The system is one which denotes women as belonging to men, fathers or husbands. That is the reality no matter how individual women may feel about their names.

So, make your own negotiation by all means but don’t think your choice to keep your birth name is in anyway radical or revolutionary or an example other women should be judged by.

GorgonLondon · 10/06/2018 10:44

And it’s terribly naive to think that in a system of patrilineal naming patriarchy won’t see your birth name as your father’s name even when you identify it as yours.

My daughter has my name as well as her father's. If she passes that on to her daughter, in what sense is that a name handed down by men?

It's my name, not my father's.
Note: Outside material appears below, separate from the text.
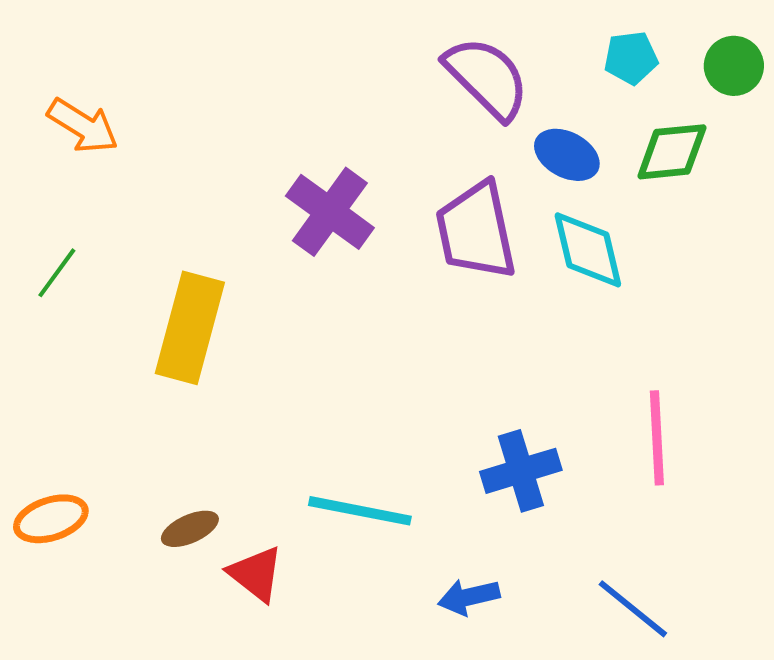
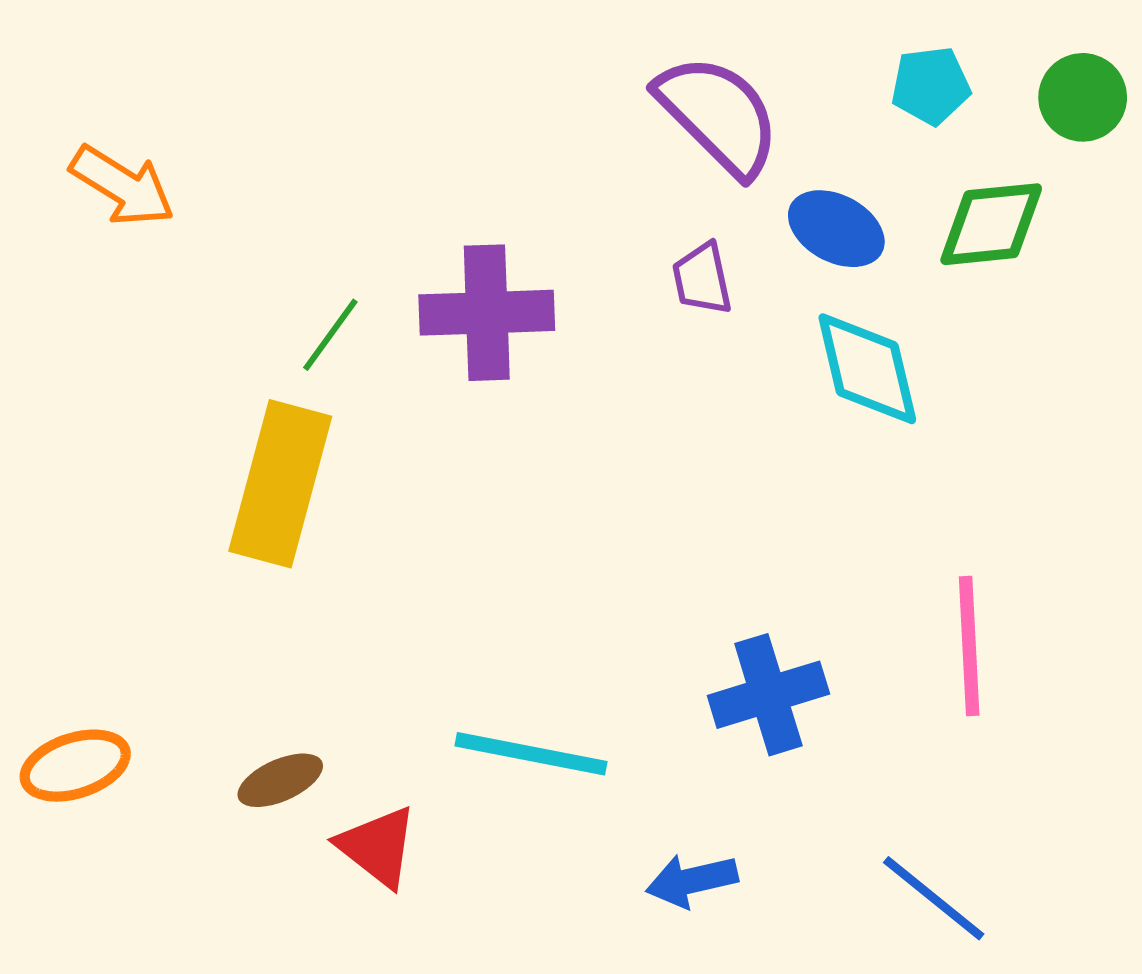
purple cross: (330, 212) -> (487, 313), turned -38
purple trapezoid: (476, 231) -> (702, 279), moved, size x0.5
green line: (57, 273) -> (330, 335), moved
I have a different ethnic background to my husband who has a surname that reflects his very white British heritage, and I have no intention of concealing my ethnic background.

SomeDyke · 10/06/2018 10:44

Just to add, when I and my wife got married, confusion from some people who asked if she was changing her name? What to did they expect us to swap? The only double barreled person is the cat and her registration at the vets. The point b being that women are still supposed to do something to show they are no longer single whilst men are not.

AsAProfessionalFekko · 10/06/2018 10:47

He's a gaslighting idiot. I bet he asks vegetarians why they aren't vegan, if their shoes are leather or of the theys accept a pigs heart valve in life saving surgery.

So what if you changed to your husbands name.? Where did you get your original surname from anyway - your mum??

Offred · 10/06/2018 10:55

Gorgon - and how does your name choice/feelings about your name actually change anything at all re patrilineal naming practices or material reality for women generally?

As I have said a number of times I always assume that where women have thought about these things they have made the right decision for them.

But if we are going to say there is an objectively feminist decision then it needs to be about more than just being different to what is expected or what is best for an individual woman and if it is about best for one woman we are heading down the POMO territory of every choice an individual woman makes is a feminist one.

HoppingPavlova · 10/06/2018 10:59

My DH would think this but has better sense than to say it Grin.